Postby War God on Sat Jan 03, 2009 4:39 pm

    Against the value of that which remains eternally the same […], the values of the briefest and most transient, the seductive flash of gold on the belly of the serpent vita [“life”]---
    [The Will to Power, section 577.]

Nietzsche repeatedly expressed this idea. I was reminded of it while reading Heidegger’s commentary on ‘How the “True World” Finally Became a Fable’ (from Twilight; the commentary can be found in Volume I, chapter 24, of Heidegger’s ‘Nietzsche’). I will use Krell’s translation here.

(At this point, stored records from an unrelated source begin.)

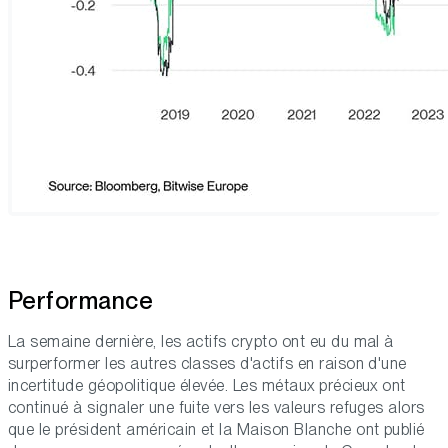
Performance
La semaine dernière, les actifs crypto ont eu du mal à
surperformer les autres classes d'actifs en raison d'une
incertitude géopolitique élevée. Les métaux précieux ont
continué à signaler une fuite vers les valeurs refuges alors
que le président américain et la Maison Blanche ont publié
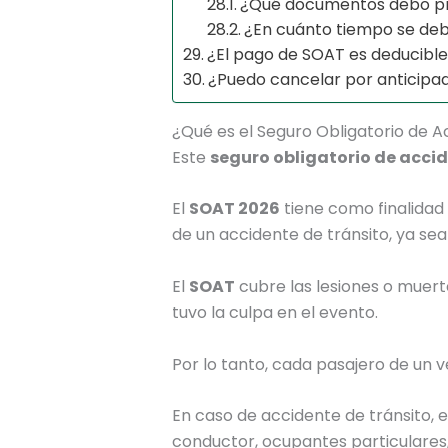
¿Qué documentos debo pr
¿En cuánto tiempo se de
¿El pago de SOAT es deducible
¿Puedo cancelar por anticipa
¿Qué es el Seguro Obligatorio de A
Este
seguro obligatorio de accid
El
SOAT 2026
tiene como finalida
de un accidente de tránsito, ya se
El
SOAT
cubre las lesiones o muert
tuvo la culpa en el evento.
Por lo tanto, cada pasajero de un v
En caso de accidente de tránsito, 
conductor, ocupantes particulares, 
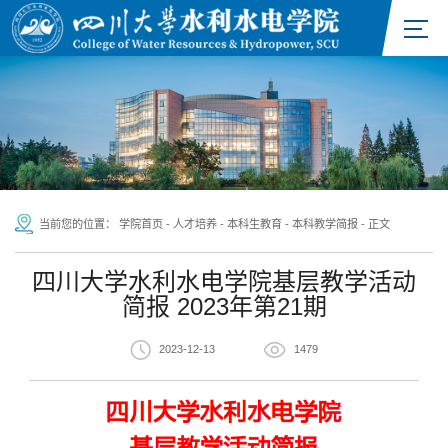
当前您的位置：
学院首页
-
人才培养
-
本科生教育
-
本科教学简报
-
正文
四川大学水利水电学院基层教学活动
简报 2023年第21期
2023-12-13
1479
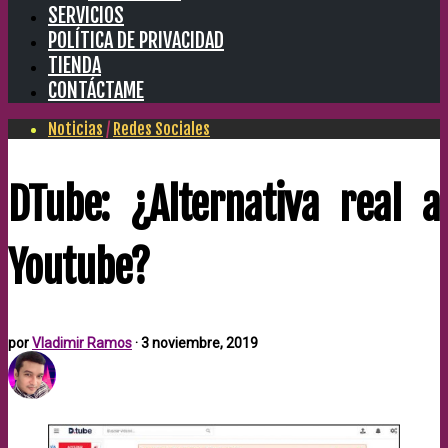
SERVICIOS
POLÍTICA DE PRIVACIDAD
TIENDA
CONTÁCTAME
Noticias
/
Redes Sociales
DTube: ¿Alternativa real a
Youtube?
por
Vladimir Ramos
·
3 noviembre, 2019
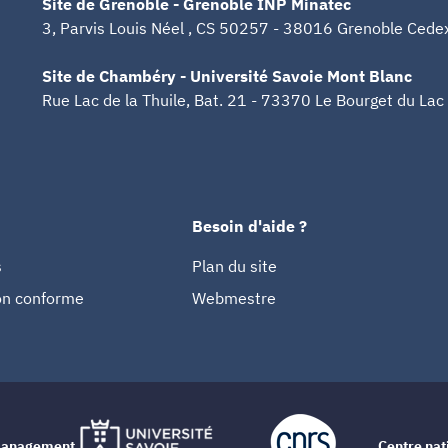
Site de Grenoble - Grenoble INP Minatec
3, Parvis Louis Néel , CS 50257 - 38016 Grenoble Cede
Site de Chambéry - Université Savoie Mont Blanc
Rue Lac de la Thuile, Bat. 21 - 73370 Le Bourget du Lac
Besoin d'aide ?
s
Plan du site
non conforme
Webmestre
e management
Centre nat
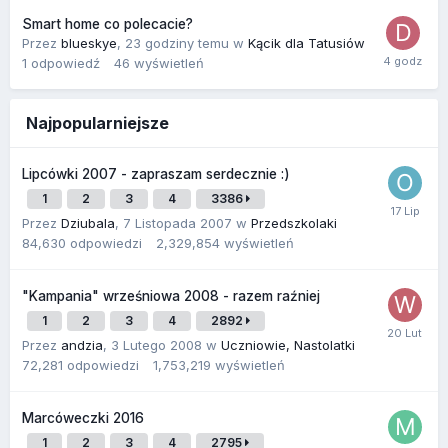
Smart home co polecacie?
Przez
blueskye
,
23 godziny temu
w
Kącik dla Tatusiów
1
odpowiedź
46
wyświetleń
Najpopularniejsze
Lipcówki 2007 - zapraszam serdecznie :)
1
2
3
4
3386
Przez
Dziubala
,
7 Listopada 2007
w
Przedszkolaki
84,630
odpowiedzi
2,329,854
wyświetleń
"Kampania" wrześniowa 2008 - razem raźniej
1
2
3
4
2892
Przez
andzia
,
3 Lutego 2008
w
Uczniowie, Nastolatki
72,281
odpowiedzi
1,753,219
wyświetleń
Marcóweczki 2016
1
2
3
4
2795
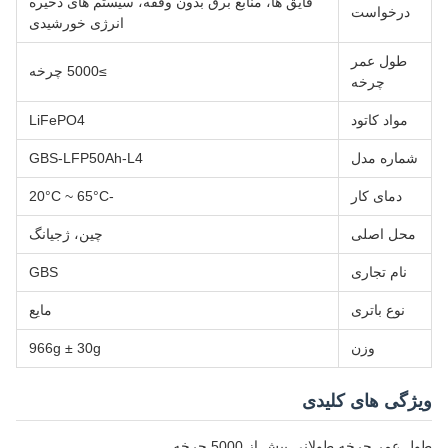
قایق ها، منابع برق بدون وقفه، سیستم های ذخیره
درخواست
انرژی خورشیدی
طول عمر
≥5000 چرخه
چرخه
مواد کاتود
LiFePO4
شماره مدل
GBS-LFP50Ah-L4
دمای کار
-20°C ~ 65°C
محل اصلی
چین، ژجیانگ
نام تجاری
GBS
نوع باتری
مایع
وزن
966g ± 30g
ویژگی های کلیدی
طول عمر چرخه طولانی بیش از 5000 چرخه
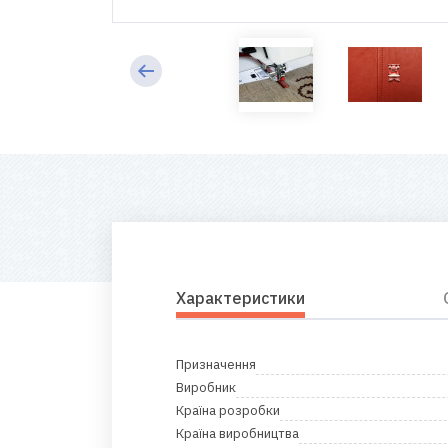
Характеристики
Призначення
Виробник
Країна розробки
Країна виробництва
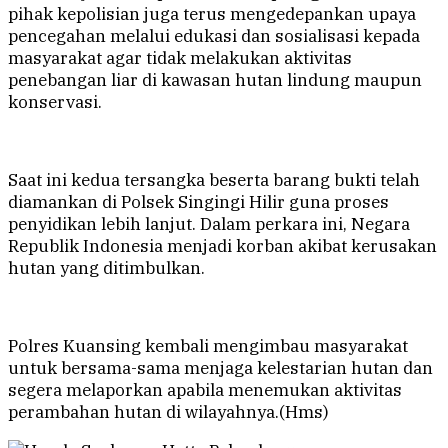
pihak kepolisian juga terus mengedepankan upaya
pencegahan melalui edukasi dan sosialisasi kepada
masyarakat agar tidak melakukan aktivitas
penebangan liar di kawasan hutan lindung maupun
konservasi.
Saat ini kedua tersangka beserta barang bukti telah
diamankan di Polsek Singingi Hilir guna proses
penyidikan lebih lanjut. Dalam perkara ini, Negara
Republik Indonesia menjadi korban akibat kerusakan
hutan yang ditimbulkan.
Polres Kuansing kembali mengimbau masyarakat
untuk bersama-sama menjaga kelestarian hutan dan
segera melaporkan apabila menemukan aktivitas
perambahan hutan di wilayahnya.(Hms)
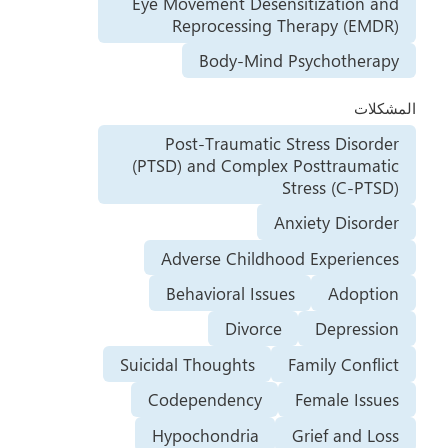
Eye Movement Desensitization and
Reprocessing Therapy (EMDR)
Body-Mind Psychotherapy
المشكلات
Post-Traumatic Stress Disorder
(PTSD) and Complex Posttraumatic
Stress (C-PTSD)
Anxiety Disorder
Adverse Childhood Experiences
Behavioral Issues
Adoption
Divorce
Depression
Suicidal Thoughts
Family Conflict
Codependency
Female Issues
Hypochondria
Grief and Loss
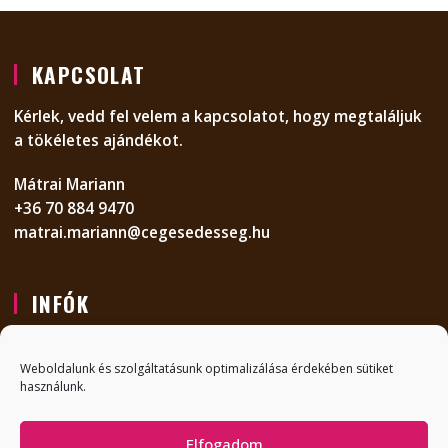
KAPCSOLAT
Kérlek, vedd fel velem a kapcsolatot, hogy megtaláljuk
a tökéletes ajándékot.
Mátrai Mariann
+36 70 884 9470
matrai.mariann@cegesedesseg.hu
INFÓK
KAPCSOLAT
Weboldalunk és szolgáltatásunk optimalizálása érdekében sütiket
GYIK
használunk.
ADATVÉDELMI NYILATKOZAT
Elfogadom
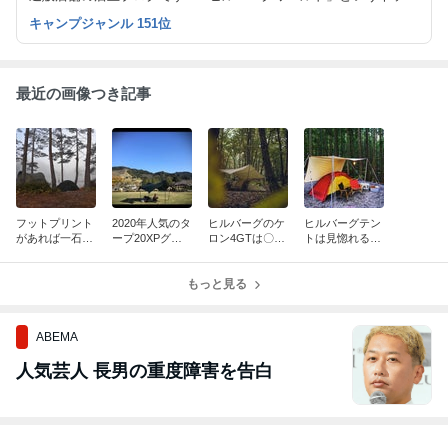
ショップを運営しています。
キャンプジャンル 151位
最近の画像つき記事
フットプリント
2020年人気のタ
ヒルバーグのケ
ヒルバーグテン
があれば一石二
ープ20XPグリ
ロン4GTは〇〇
トは見惚れるほ
鳥！？ヒルバー
ーン！ケロン4
ができるほど広
どかっこよい！
グサイボのフッ
GTと合わせて
い？お客さまか
ウナご購入のお
トプリントをご
ご購入のお客様
もっと見る
らのレビューを
客さまからのレ
購入のお客様よ
から頂いたお写
シェア♪
ビュー♪
り♪
真
ABEMA
人気芸人 長男の重度障害を告白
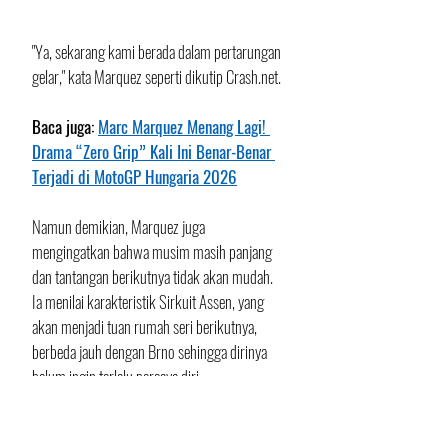
"Ya, sekarang kami berada dalam pertarungan 
gelar," kata Marquez seperti dikutip Crash.net.
Baca juga: 
Marc Marquez Menang Lagi! 
Drama “Zero Grip” Kali Ini Benar-Benar 
Terjadi di MotoGP Hungaria 2026
Namun demikian, Marquez juga 
mengingatkan bahwa musim masih panjang 
dan tantangan berikutnya tidak akan mudah. 
Ia menilai karakteristik Sirkuit Assen, yang 
akan menjadi tuan rumah seri berikutnya, 
berbeda jauh dengan Brno sehingga dirinya 
belum ingin terlalu percaya diri.
"Kami sekarang adalah penantang gelar, tetapi 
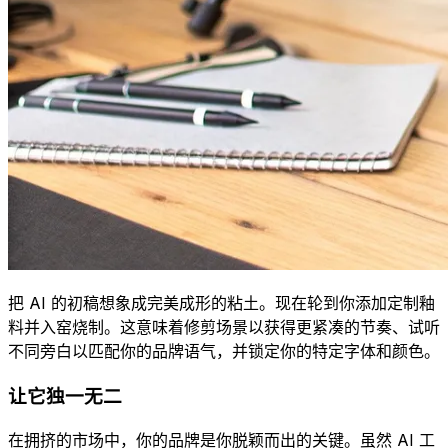
把 AI 的初稿想象成完美成形的粘土。现在轮到你添加定制釉
料并入窑烧制。这意味着修剪场景以获得更紧凑的节奏、试听
不同旁白以匹配你的品牌语气，并锁定你的特定字体和颜色。
让它独一无二
在拥挤的市场中，你的品牌是你脱颖而出的关键。虽然 AI 工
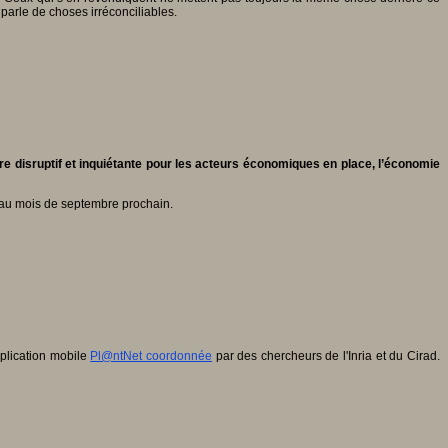
 parle de choses irréconciliables.
ère disruptif et inquiétante pour les acteurs économiques en place, l’économie
 au mois de septembre prochain.
pplication mobile
Pl@ntNet coordonnée
par des chercheurs de l'Inria et du Cirad.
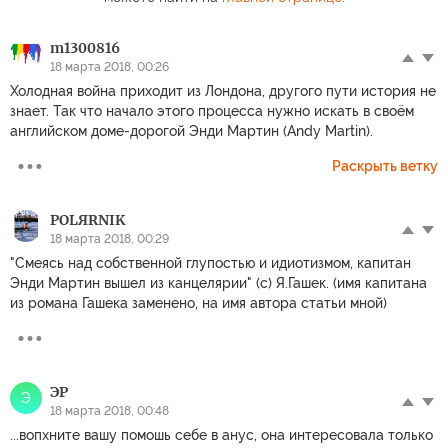
m1300816
18 марта 2018, 00:26
Холодная война приходит из Лондона, другого пути история не
знает. Так что начало этого процесса нужно искать в своём
английском доме-дорогой Энди Мартин (Andy Martin).
Раскрыть ветку
POLЯRNIK
18 марта 2018, 00:29
"Смеясь над собственной глупостью и идиотизмом, капитан
Энди Мартин вышел из канцелярии" (с) Я.Гашек. (имя капитана
из романа Гашека заменено, на имя автора статьи мной)
ЭР
Э
18 марта 2018, 00:48
...вопхните вашу помошь себе в анус, она интересовала только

    (Midday; moment of the shortest shadow; end of the longest error; highpoint of humanity; INCIPIT ZARATHUSTRA.)

I re-turned to Heidegger’s study in the course of my recent study of truthfulness in Nietzsche. In the light of that study, I can now offer the following interpretation of this section from Twilight.

The abolition of the true world---and with it, the apparent one---follows from Platonic/Christian morality’s turning against itself. I like to liken Christianity to a scorpion which has stung itself. A scorpion has eight legs (two of which have claws), a stinger, and a head. These make ten extremities in total. Christianity has ten commandments.

    “Thou shalt not rob! Thou shalt not slay!”---such precepts were once called holy; before them did one bow the knee and the head, and take off one's shoes.
    But I ask you: Where have there ever been better robbers and slayers in the world than such holy precepts?
    [TSZ, Of Old and New Tables, 10.]

We could identify these two commandments as the claws. It doesn’t really matter, however, which commandment corresponds to which extremity---with one exception. (I would like to hear your suggestions as to what the head might be, though---perhaps “Thou shalt have no other gods before me”?) That exception, incidentally, is the only one of which I’m certain: the stinger is “Thou shalt not bear false witness against thy neighbour”---the commandment to truthfulness.

Now the stinger has killed the scorpion’s body---the Christian God---, how long will its extremities survive? Without the Christian God to sanction it, Christian morality will perish sooner or later. And this will include the commandment to truthfulness! I contend that midday, the moment (‘Augenblick’, literally “glance of an eye”) of the shortest shadow, is the period in which God is dead but the stinger still lives. This period is, from a Nietzschean perspective, the highpoint of humanity: it is the period of Nietzsche’s mature philosophy (as Heidegger says, part 5 of said section from Twilight describes Nietzsche’s positivistic period). And what happens at that point? INCIPIT ZARATHUSTRA, Zarathustra (Thus Spake Zarathustra?) begins… And how does Zarathustra begin?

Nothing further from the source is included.